There is a fine line between advising clients and selling products. Many financial advisors are viewed as salespeople by the public. That perception couldn’t be further from the truth when you are describing a true financial advisor that acts as a fiduciary to clients. We are not saying that being a fiduciary should automatically eliminate that perceived notion. However, if the person takes the duty of acting in your best interest seriously, then that is certainly a good start.
There are some easy red flags to look for when trying to determine if you are dealing with a salesperson or an advisor. While you should be asking questions in the first meeting, the advisor should be asking questions as well. If the person is pushing a product in the first meeting with very little knowledge of your whole financial picture, you are likely sitting across the table from a salesperson, not an advisor. The advisor needs to understand your situation before making any major recommendations.

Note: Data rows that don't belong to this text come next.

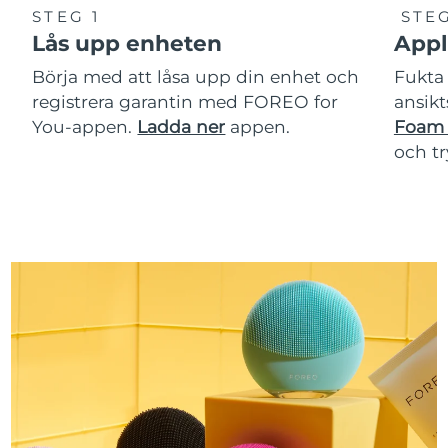
STEG 1
STEG
Lås upp enheten
Appl
Börja med att låsa upp din enhet och
Fukta 
registrera garantin med FOREO for
ansikt
You-appen.
Ladda ner
appen.
Foam 
och t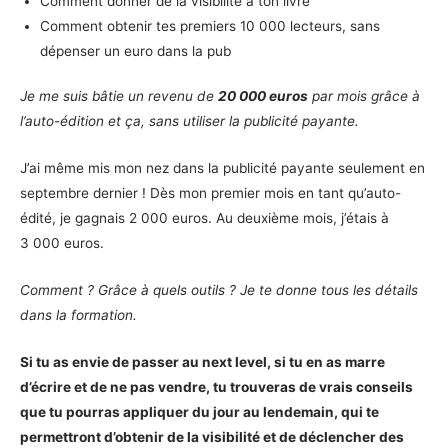
Comment donner de la visibilité à ton livre
Comment obtenir tes premiers 10 000 lecteurs, sans
dépenser un euro dans la pub
Je me suis bâtie un revenu de
20 000 euros
par mois grâce à
l’auto-édition et ça, sans utiliser la publicité payante.
J’ai même mis mon nez dans la publicité payante seulement en
septembre dernier ! Dès mon premier mois en tant qu’auto-
édité, je gagnais 2 000 euros. Au deuxième mois, j’étais à
3 000 euros.
Comment ? Grâce à quels outils ? Je te donne tous les détails
dans la formation.
Si tu as envie de passer au next level, si tu en as marre
d’écrire et de ne pas vendre, tu trouveras de vrais conseils
que tu pourras appliquer du jour au lendemain, qui te
permettront d’obtenir de la visibilité et de déclencher des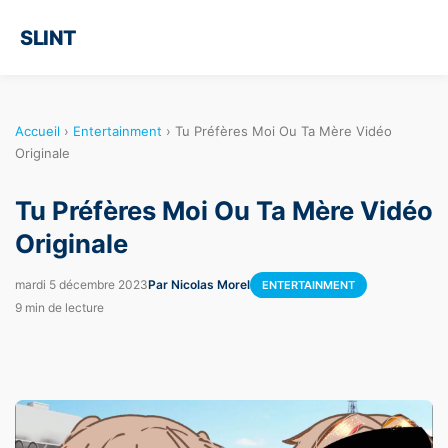
SLINT
Accueil
›
Entertainment
›
Tu Préfères Moi Ou Ta Mère Vidéo
Originale
Tu Préfères Moi Ou Ta Mère Vidéo
Originale
mardi 5 décembre 2023
Par Nicolas Morel
ENTERTAINMENT
9 min de lecture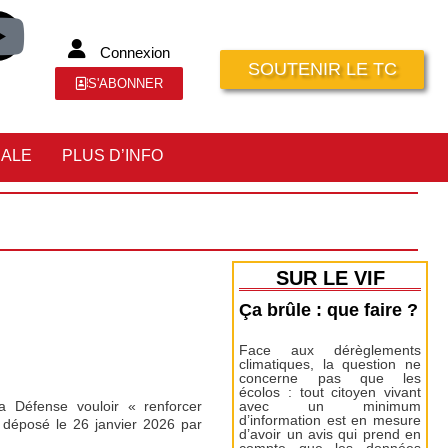
Connexion
SOUTENIR LE TC
S'ABONNER
IALE
PLUS D’INFO
SUR LE VIF
Ça brûle : que faire ?
Face aux dérèglements
climatiques, la question ne
concerne pas que les
écolos : tout citoyen vivant
a Défense vouloir « renforcer
avec un minimum
d’information est en mesure
, déposé le 26 janvier 2026 par
d’avoir un avis qui prend en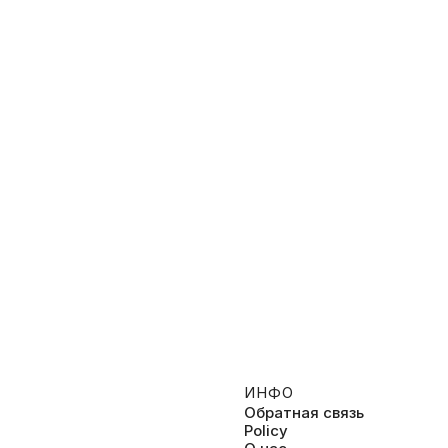
вобода слова
Последний герой
026, Общественно-политическое
2012, Реалити
ИНФО
Обратная связь
Policy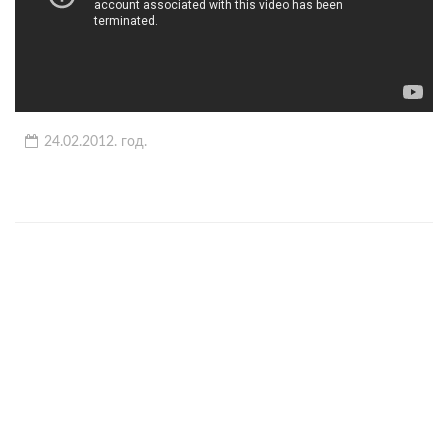
24.02.2012. год.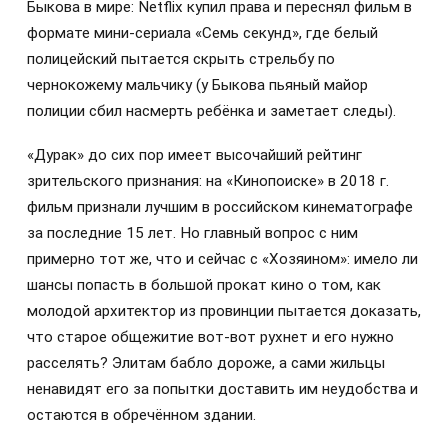
Быкова в мире: Netflix купил права и переснял фильм в
формате мини-сериала «Семь секунд», где белый
полицейский пытается скрыть стрельбу по
чернокожему мальчику (у Быкова пьяный майор
полиции сбил насмерть ребёнка и заметает следы).
«Дурак» до сих пор имеет высочайший рейтинг
зрительского признания: на «Кинопоиске» в 2018 г.
фильм признали лучшим в российском кинематографе
за последние 15 лет. Но главный вопрос с ним
примерно тот же, что и сейчас с «Хозяином»: имело ли
шансы попасть в большой прокат кино о том, как
молодой архитектор из провинции пытается доказать,
что старое общежитие вот-вот рухнет и его нужно
расселять? Элитам бабло дороже, а сами жильцы
ненавидят его за попытки доставить им неудобства и
остаются в обречённом здании.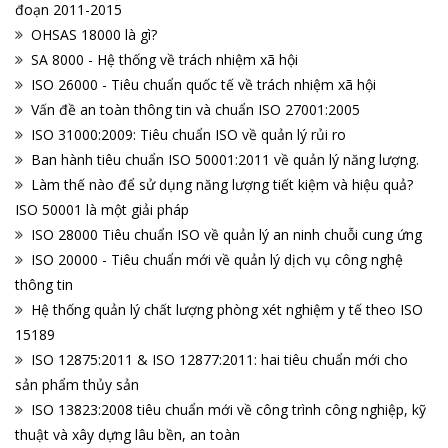
đoạn 2011-2015
OHSAS 18000 là gì?
SA 8000 - Hệ thống về trách nhiệm xã hội
ISO 26000 - Tiêu chuẩn quốc tế về trách nhiệm xã hội
Vấn đề an toàn thông tin và chuẩn ISO 27001:2005
ISO 31000:2009: Tiêu chuẩn ISO về quản lý rủi ro
Ban hành tiêu chuẩn ISO 50001:2011 về quản lý năng lượng.
Làm thế nào để sử dụng năng lượng tiết kiệm và hiệu quả?
ISO 50001 là một giải pháp
ISO 28000 Tiêu chuẩn ISO về quản lý an ninh chuỗi cung ứng
ISO 20000 - Tiêu chuẩn mới về quản lý dịch vụ công nghệ
thông tin
Hệ thống quản lý chất lượng phòng xét nghiệm y tế theo ISO
15189
ISO 12875:2011 & ISO 12877:2011: hai tiêu chuẩn mới cho
sản phẩm thủy sản
ISO 13823:2008 tiêu chuẩn mới về công trình công nghiệp, kỹ
thuật và xây dựng lâu bền, an toàn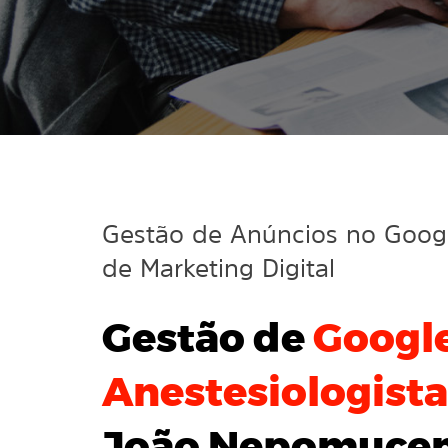
Gestão de Anúncios no Goo
de Marketing Digital
Gestão de
Googl
Anestesiologista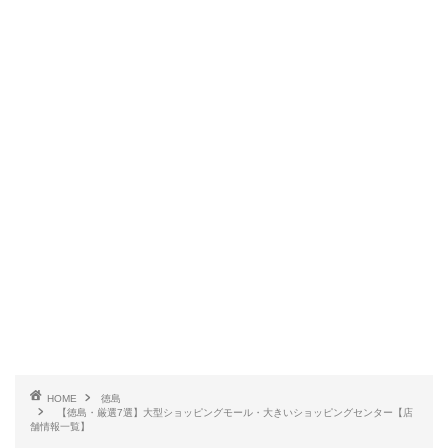
HOME
徳島
【徳島・厳選7選】大型ショッピングモール・大きいショッピングセンター【店
舗情報一覧】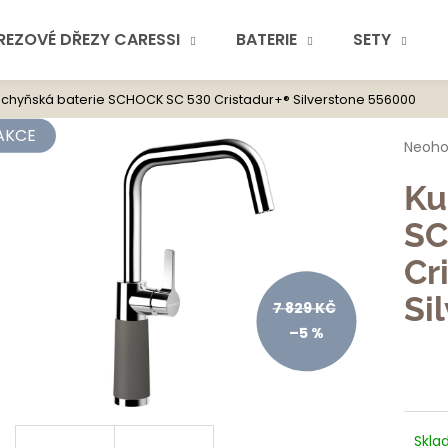
REZOVÉ DŘEZY CARESSI
BATERIE
SETY
chyňská baterie SCHOCK SC 530 Cristadur+® Silverstone 556000
Co potřebuje
AKCE
Průmě
Neoh
hodno
produ
Ku
je
0,0
SC
z
5
Cr
hvězdi
Doporuč
Si
7 829 KČ
–5 %
Skla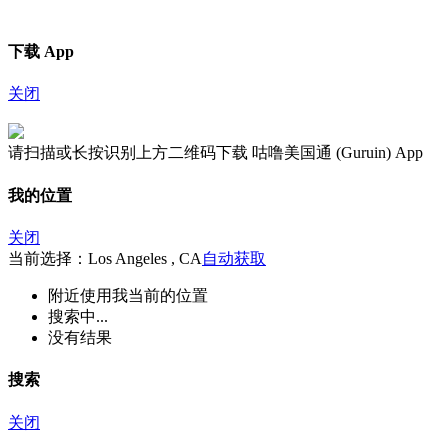
下载 App
关闭
请扫描或长按识别上方二维码下载 咕噜美国通 (Guruin) App
我的位置
关闭
当前选择：Los Angeles , CA
自动获取
附近
使用我当前的位置
搜索中...
没有结果
搜索
关闭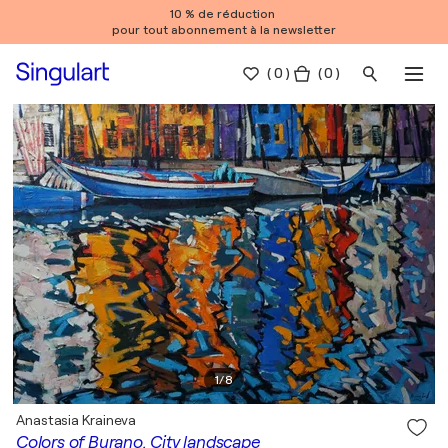
10 % de réduction
pour tout abonnement à la newsletter
(
0
)
( 0 )
1
/
8
Anastasia Kraineva
Colors of Burano. City landscape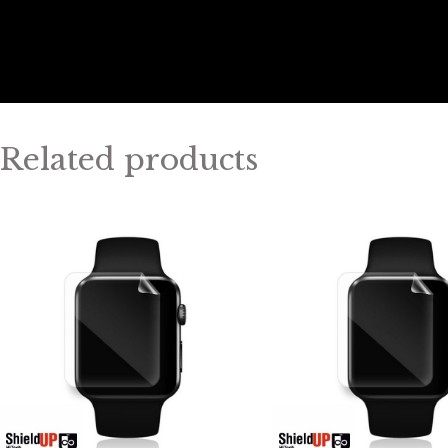
Related products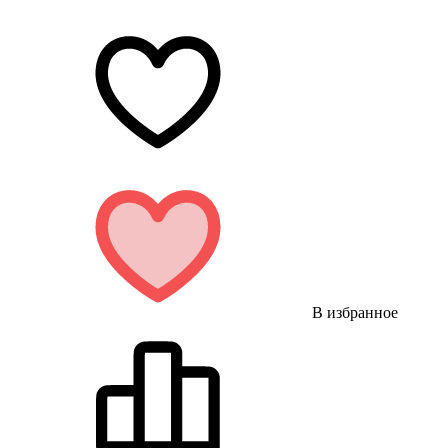
В избранное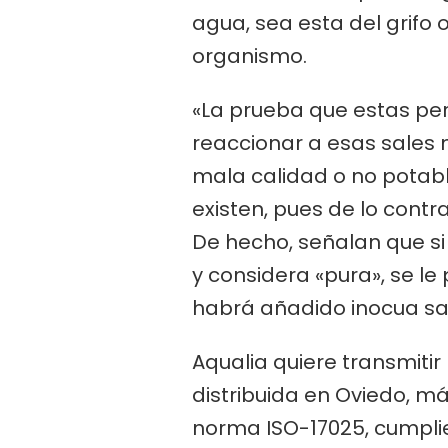
agua, sea esta del grifo
organismo.
«La prueba que estas per
reaccionar a esas sales m
mala calidad o no potab
existen, pues de lo cont
De hecho, señalan que si
y considera «pura», se le
habrá añadido inocua sa
Aqualia quiere transmitir
distribuida en Oviedo, má
norma ISO-17025, cumplien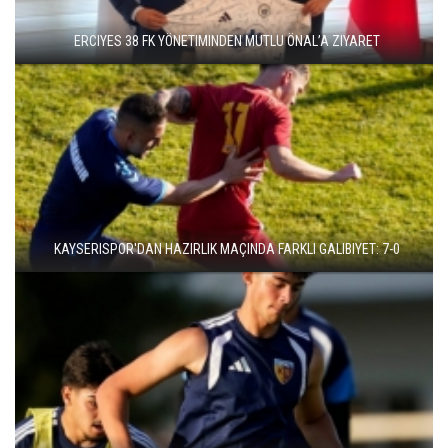
ERCIYES 38 FK YÖNETIMINDEN MUTLU ÖNAL’A ZIYARET
KAYSERISPOR'DAN HAZIRLIK MAÇINDA FARKLI GALIBIYET: 7-0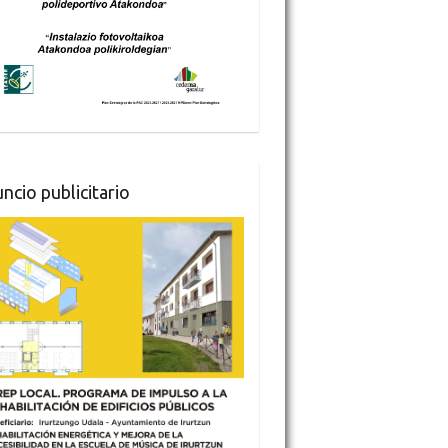
ncio publicitario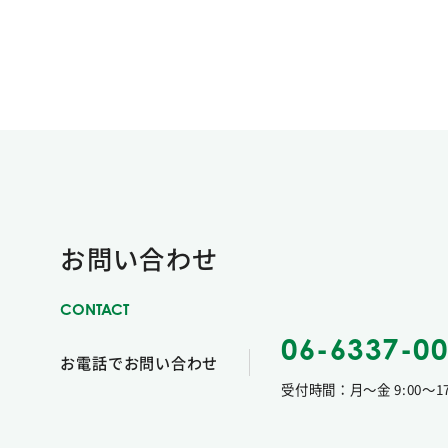
お問い合わせ
06-6337-0
お電話でお問い合わせ
受付時間：月〜金 9:00〜17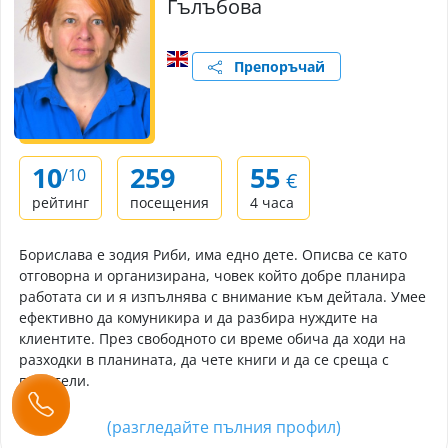
Гълъбова
Препоръчай
10
259
55
/10
€
рейтинг
посещения
4 часа
Борислава е зодия Риби, има едно дете. Описва се като
отговорна и организирана, човек който добре планира
работата си и я изпълнява с внимание към дейтала. Умее
ефективно да комуникира и да разбира нуждите на
клиентите. През свободното си време обича да ходи на
разходки в планината, да чете книги и да се среща с
приятели.
(разгледайте пълния профил)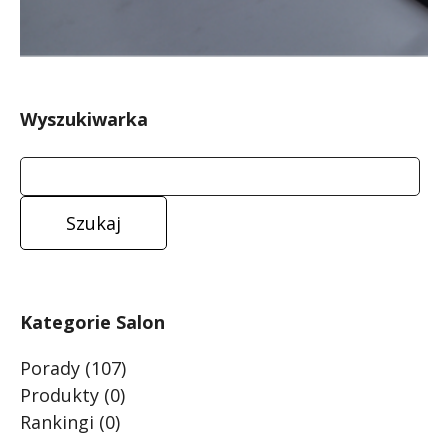
Wyszukiwarka
Kategorie Salon
Porady
(107)
Produkty
(0)
Rankingi
(0)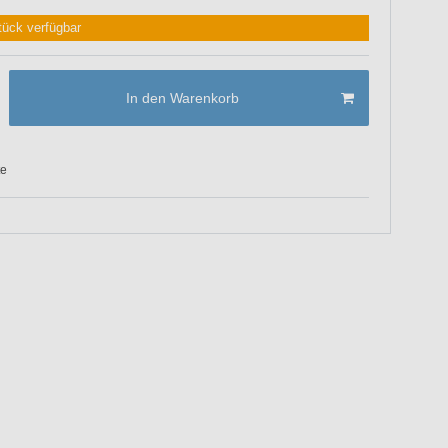
tück verfügbar
In den Warenkorb
te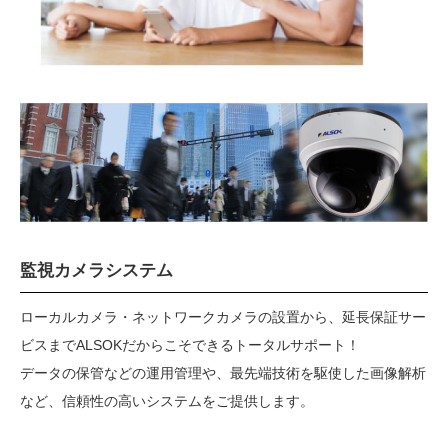
監視カメラシステム
ローカルカメラ・ネットワークカメラの設置から、延長保証サー
ビスまでALSOKだからこそできるトータルサポート！
データの保管などの運用管理や、最先端技術を駆使した画像解析
など、信頼性の高いシステムをご提供します。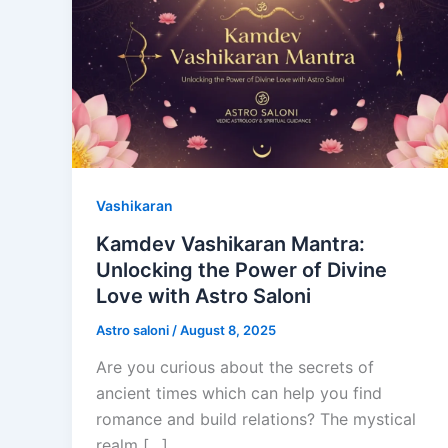
Vashikaran
Kamdev Vashikaran Mantra:
Unlocking the Power of Divine
Love with Astro Saloni
Astro saloni
/
August 8, 2025
Are you curious about the secrets of
ancient times which can help you find
romance and build relations? The mystical
realm […]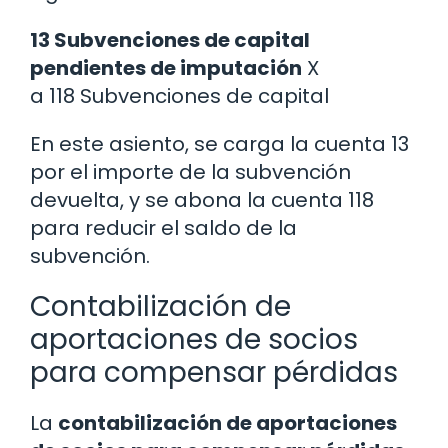
13 Subvenciones de capital
pendientes de imputación
X
a 118 Subvenciones de capital
En este asiento, se carga la cuenta 13
por el importe de la subvención
devuelta, y se abona la cuenta 118
para reducir el saldo de la
subvención.
Contabilización de
aportaciones de socios
para compensar pérdidas
La
contabilización de aportaciones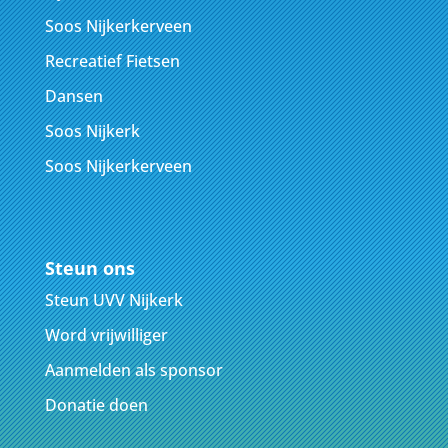
Soos Nijkerkerveen
Recreatief Fietsen
Dansen
Soos Nijkerk
Soos Nijkerkerveen
Steun ons
Steun UVV Nijkerk
Word vrijwilliger
Aanmelden als sponsor
Donatie doen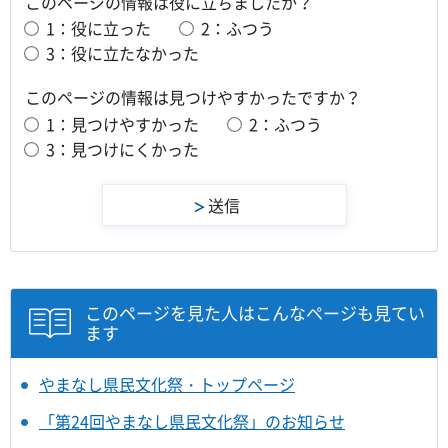
このページの情報は役に立ちましたか？
1：役に立った
2：ふつう
3：役に立たなかった
このページの情報は見つけやすかったですか？
1：見つけやすかった
2：ふつう
3：見つけにくかった
このページを見た人はこんなページも見てい
ます
やまなし県民文化祭・トップページ
「第24回やまなし県民文化祭」のお知らせ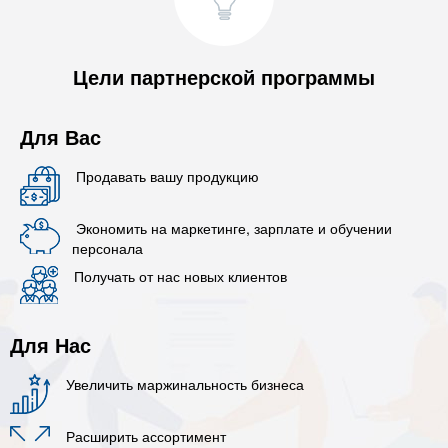
Цели партнерской программы
Для Вас
Продавать вашу продукцию
Экономить на маркетинге, зарплате и обучении
персонала
Получать от нас новых клиентов
Для Нас
Увеличить маржинальность бизнеса
Расширить ассортимент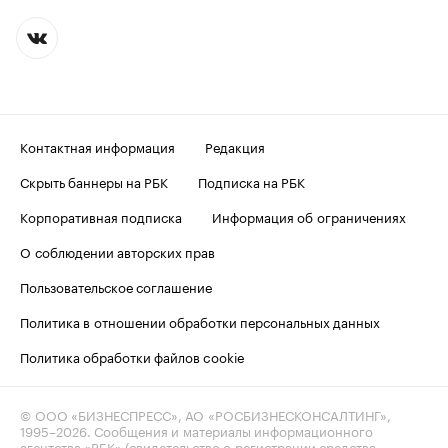
Контактная информация
Редакция
Скрыть баннеры на РБК
Подписка на РБК
Корпоративная подписка
Информация об ограничениях
О соблюдении авторских прав
Пользовательское соглашение
Политика в отношении обработки персональных данных
Политика обработки файлов cookie
© ООО «БИЗНЕСПРЕСС», АО «РОСБИЗНЕСКОНСАЛТИНГ»,
1995–2026
. Сообщения и материалы информационного
агентства «РБК» (свидетельство о регистрации средства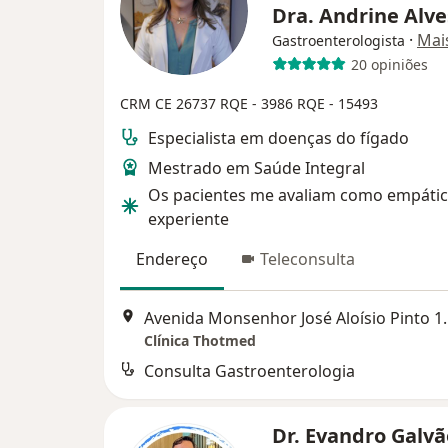
Dra. Andrine Alv
·
Mai
Gastroenterologista
20 opiniões
CRM CE 26737
RQE - 3986
RQE - 15493
Especialista em doenças do fígado
Mestrado em Saúde Integral
Os pacientes me avaliam como empátic
experiente
Endereço
Teleconsulta
Avenida Monsenhor 
Clínica Thotmed
Consulta Gastroenterologia
Dr. Evandro Galv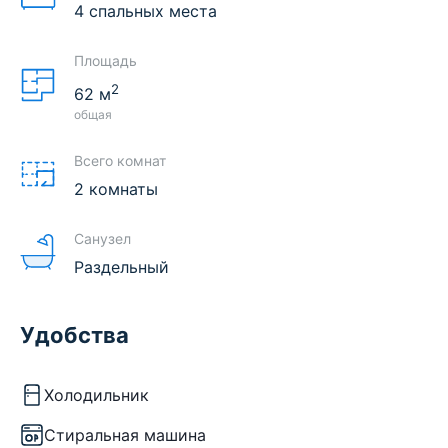
4 спальных места
Площадь
2
62
м
общая
Всего комнат
2 комнаты
Санузел
Раздельный
Удобства
Холодильник
Стиральная машина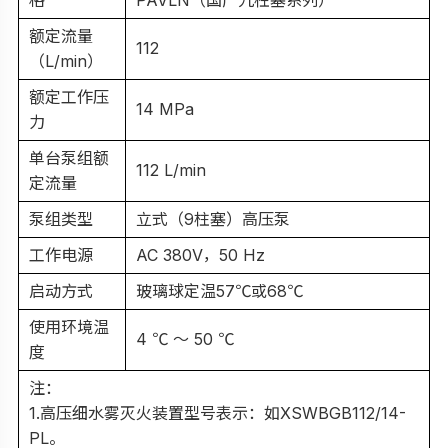
额定流量
112
（L/min）
额定工作压
14 MPa
力
单台泵组额
112 L/min
定流量
泵组类型
立式（9柱塞）高压泵
工作电源
AC 380V，50 Hz
启动方式
玻璃球定温57℃或68℃
使用环境温
4 ℃ ～ 50 ℃
度
注：
1.高压细水雾灭火装置型号表示：如XSWBGB112/14-
PL。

Another signal could be in how the person is compensated. Most advisors make their money by charging fees for their services rather than taking commissions for selling products. When you are working with an advisor, the product is the process. The fee is the value the advisor places on that process. There should be some comfort in that for consumers. The advisor is valuing his or her services rather than letting commissions determine how much money he or she makes. Of course, the fees need to be reasonable. However, if both parties agree to the fee, then there is a full alignment of interests.
If you are looking to work with someone that can help you make a plan and build your wealth over the long term, then you should seek out an advisor, not a salesperson. Take the time to get comfortable with the person. Make sure you understand the fees and the services provided and keep an eye out for the red flags. An advisory relationship is built on trust where there are open lines of communication and the advisor’s main incentive is to take care of the client. Most importantly, your relationship with an advisor should be a partnership, not a transaction.